This answer was obtained numerical, but it is nevertheless exact

There are $N=9^9$ possibilities to choose the matrix $m$ (each with equal probability). There are 1913 possible outcomes for $\det m$. The most likely is $\det m =0$. The probability for this event is $$P[\det m = 0] = \frac{218605}{14348907} \approx 1.5\%.$$ The rest is distributed over different integer number. The largest determinant is a matrix with $\det m = 1216$. There are 3 possibilities for this matrix (therefore the probability is $P[\det m = 1216] = 3/N$). There are also 3 matrices for which $\det m=-1216$. (in fact this is always true.

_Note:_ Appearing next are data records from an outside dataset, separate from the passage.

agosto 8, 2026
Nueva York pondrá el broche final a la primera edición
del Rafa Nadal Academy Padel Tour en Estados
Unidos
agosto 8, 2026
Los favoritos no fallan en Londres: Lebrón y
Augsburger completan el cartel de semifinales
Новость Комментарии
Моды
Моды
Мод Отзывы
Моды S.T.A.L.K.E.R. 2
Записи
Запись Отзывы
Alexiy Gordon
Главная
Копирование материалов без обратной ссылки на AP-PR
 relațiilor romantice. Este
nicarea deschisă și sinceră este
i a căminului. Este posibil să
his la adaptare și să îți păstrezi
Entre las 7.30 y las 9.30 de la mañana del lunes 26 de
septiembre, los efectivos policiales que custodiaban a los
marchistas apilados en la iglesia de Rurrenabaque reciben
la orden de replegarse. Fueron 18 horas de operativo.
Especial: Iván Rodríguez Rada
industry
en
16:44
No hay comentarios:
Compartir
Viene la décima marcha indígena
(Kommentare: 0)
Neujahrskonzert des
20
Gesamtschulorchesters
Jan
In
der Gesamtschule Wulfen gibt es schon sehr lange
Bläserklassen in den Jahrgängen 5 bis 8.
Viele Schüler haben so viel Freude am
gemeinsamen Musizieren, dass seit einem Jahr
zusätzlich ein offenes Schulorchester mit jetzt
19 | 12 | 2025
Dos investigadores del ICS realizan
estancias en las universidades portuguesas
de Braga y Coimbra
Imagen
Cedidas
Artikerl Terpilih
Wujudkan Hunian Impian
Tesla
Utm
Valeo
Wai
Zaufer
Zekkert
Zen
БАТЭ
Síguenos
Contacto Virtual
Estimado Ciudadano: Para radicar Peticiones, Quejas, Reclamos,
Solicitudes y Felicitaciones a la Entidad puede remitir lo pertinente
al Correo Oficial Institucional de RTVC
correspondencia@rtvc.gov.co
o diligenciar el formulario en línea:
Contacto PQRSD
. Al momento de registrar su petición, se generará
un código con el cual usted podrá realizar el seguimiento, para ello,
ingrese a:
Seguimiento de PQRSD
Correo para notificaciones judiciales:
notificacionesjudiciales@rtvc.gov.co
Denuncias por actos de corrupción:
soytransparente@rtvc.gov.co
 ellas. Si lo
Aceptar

If there are $n$ matrices with $\det m= x$ then there are exactly $n$ matrices with $\det m=-x$). To find out if the determinants are coprime the sign does not matter, therefore we only need to know the probabilities $$P[|\det m| = x].$$ Generically, the probability decreases for increasing $\det m$.

The absolute value of the determinant may assume 957 values. Therefore, there are $957*(957+1)/2 =458403$ pairs of matrices $m_1$ and $m_2$. Out of them there are 274487 pairs coprime. (The fraction of matrices which are coprime is $274487/458403 \approx 60\%$)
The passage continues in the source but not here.